Upon her return to the USA she commenced an important career as performer and teacher. She has toured in the USA, Latin America, Canada, Europe and Australia, and performed at major early music festivals, such as Tage Alter Musik, Lufthansa London Festival, Festival dei Saraceni, Sydney Festival, Mostly Mozart, Aston Magna, Santa Fe, Tanglewood, Boston Early Music Festival, Berkeley Early Music Festival and Vancouver Early Music. She is a member of Duo Geminiani, Ye Olde Friends and Les Sonatistes, and has recorded for Classic Masters, Focus, Centaur, and Arts Music labels. Professor of harpsichord and fortepiano at Indiana University, she also teaches basso continuo improvisation and performance practices of music of the late Renaissance, Baroque and early Classical periods, and has given countless master classes at conservatories in Europe, Australia, Latin-America and the USA. She has served on juries of various international harpsichord competitions, and as panelist for the National Endowment for the Arts. She has also written specialized reviews for Early Keyboard and presented lectures at various academies devoted to early music topics.
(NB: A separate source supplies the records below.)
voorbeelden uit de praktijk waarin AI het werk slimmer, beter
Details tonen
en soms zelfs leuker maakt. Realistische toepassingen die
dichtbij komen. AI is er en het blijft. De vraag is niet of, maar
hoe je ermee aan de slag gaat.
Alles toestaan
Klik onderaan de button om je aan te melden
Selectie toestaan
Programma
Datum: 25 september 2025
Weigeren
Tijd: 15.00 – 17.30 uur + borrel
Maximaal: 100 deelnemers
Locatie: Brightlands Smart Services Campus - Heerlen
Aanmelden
contact: ebwright@indiana.edu

 

Julián Navarro - Baroque guitar, vihuela de mano, theorbo

J

He began playing the guitar on a sunny afternoon, while considering whether or not to graduate as a mechanical engineer. After abandoning his engineering studies, he studied guitar at Universidad de Antioquia and Universidad Javeriana in Bogotá, Colombia, where he graduated in 1998. That same year he was admitted to the Escola Luthier d'Arts Musicals in Barcelona, Spain, where he studied guitar with Arnardur Arnarson. As time went by, he noticed that the 16th century vihuela fantasias of Narváez and the century guitar pasacalles of Sanz would remain ringing in his head for days and days, thus deciding to clip his fingernails and dedicate himself to early music, studying plucked strings with Xavier Díaz at the Escuela Superior de Música of Catalonia, ESMUC, as well as attending courses given by Nigel North and Hopkinson Smith.
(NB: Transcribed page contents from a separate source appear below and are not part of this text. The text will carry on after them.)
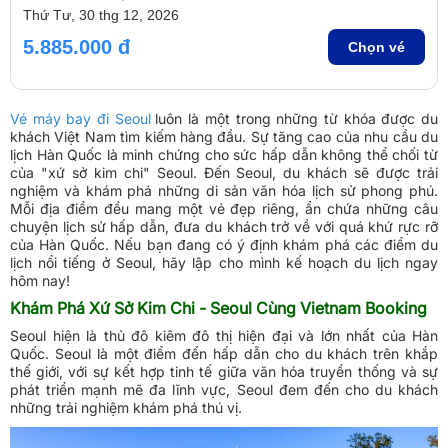
Thứ Tư, 30 thg 12, 2026
5.885.000 đ
Chọn vé
Vé máy bay đi Seoul
luôn là một trong những từ khóa được du
khách Việt Nam tìm kiếm hàng đầu. Sự tăng cao của nhu cầu du
lịch Hàn Quốc là minh chứng cho sức hấp dẫn không thể chối từ
của "xứ sở kim chi" Seoul. Đến Seoul, du khách sẽ được trải
nghiệm và khám phá những di sản văn hóa lịch sử phong phú.
Mỗi địa điểm đều mang một vẻ đẹp riêng, ẩn chứa những câu
chuyện lịch sử hấp dẫn, đưa du khách trở về với quá khứ rực rỡ
của Hàn Quốc. Nếu bạn đang có ý định khám phá các điểm du
lịch nổi tiếng ở Seoul, hãy lập cho mình kế hoạch du lịch ngay
hôm nay!
Khám Phá Xứ Sở Kim Chi - Seoul Cùng Vietnam Booking
Seoul hiện là thủ đô kiêm đô thị hiện đại và lớn nhất của Hàn
Quốc. Seoul là một điểm đến hấp dẫn cho du khách trên khắp
thế giới, với sự kết hợp tinh tế giữa văn hóa truyền thống và sự
phát triển mạnh mẽ đa lĩnh vực, Seoul đem đến cho du khách
những trải nghiệm khám phá thú vị.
He is a member of the early music ensembles Villanos and Delphín de Música, with whom he makes an intensive effort to bring to light Hispanic-American Renaissance and Baroque repertoire. He has participated in various specialized courses in the USA, Spain, Brazil and Cuba, and has been invited to teach courses in guitar pedagogy and baroque guitar interpretation at various universities. His doctoral dissertation, at Universidad de Barcelona, was a study about pedagogy of the baroque guitar based upon the analysis of its repertoire. He currently teaches baroque guitar and plucked strings at Universidad Javeriana in Bogotá. He dreams of finding baroque guitarists who play again on the streets and in theaters, exactly as he experienced it in his last reincarnation.
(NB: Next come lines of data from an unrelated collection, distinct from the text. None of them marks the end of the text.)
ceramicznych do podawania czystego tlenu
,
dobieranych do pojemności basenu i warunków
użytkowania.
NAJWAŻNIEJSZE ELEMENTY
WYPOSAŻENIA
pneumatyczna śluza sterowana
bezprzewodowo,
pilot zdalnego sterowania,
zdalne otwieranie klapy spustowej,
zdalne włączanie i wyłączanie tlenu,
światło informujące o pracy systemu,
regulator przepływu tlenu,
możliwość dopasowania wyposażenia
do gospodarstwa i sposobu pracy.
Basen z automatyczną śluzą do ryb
contact: yulian27@yahoo.com
www.juliannavarro.com

 

Carlos Serrano - Recorders, shawm, dulcian, pipe and tabor

Undecided between the sound of David Munrow's bagpipes and Richie Ray's boogaloos, he opted for the recorder, so that, like the Pied Piper of Hamelin, he could try enchanting rodents. Years later, after mixing the dissection of petals, roots and seeds of his biological studies with those of the recorder and early music performance, he organized and directed several Renaissance instrumental ensembles. His growing interest in early music led him towards a progressive abandonment of photosynthesis, and further studies of the recorder at Mannes College in New York and Oberlin Conservatory in Ohio. He traveled to Italy where he received additional recorder lessons from Pedro Memelsdorff at the Civica Scuola in Milan. Afterwards, he received a diploma in recorder and early double reed instruments at the Early Music Institute at Indiana University where he studied with Eva Legene and Michael McCraw.

As founder of the ensemble Música Ficta, he has focused all his creative energy and capacity for research on the performance of Latin-American Baroque and Renaissance music on this endeavor. In addition to his teaching and research at the Universidad Javeriana in Bogotá, he has been the director and producer of early music programs on various radio stations. In his free time he dances the boogaloo, plays the bagpipes and marches in delirium from one castle to another. He grows plants in his own garden, waters them with fresh water and, excitedly, watches them grow.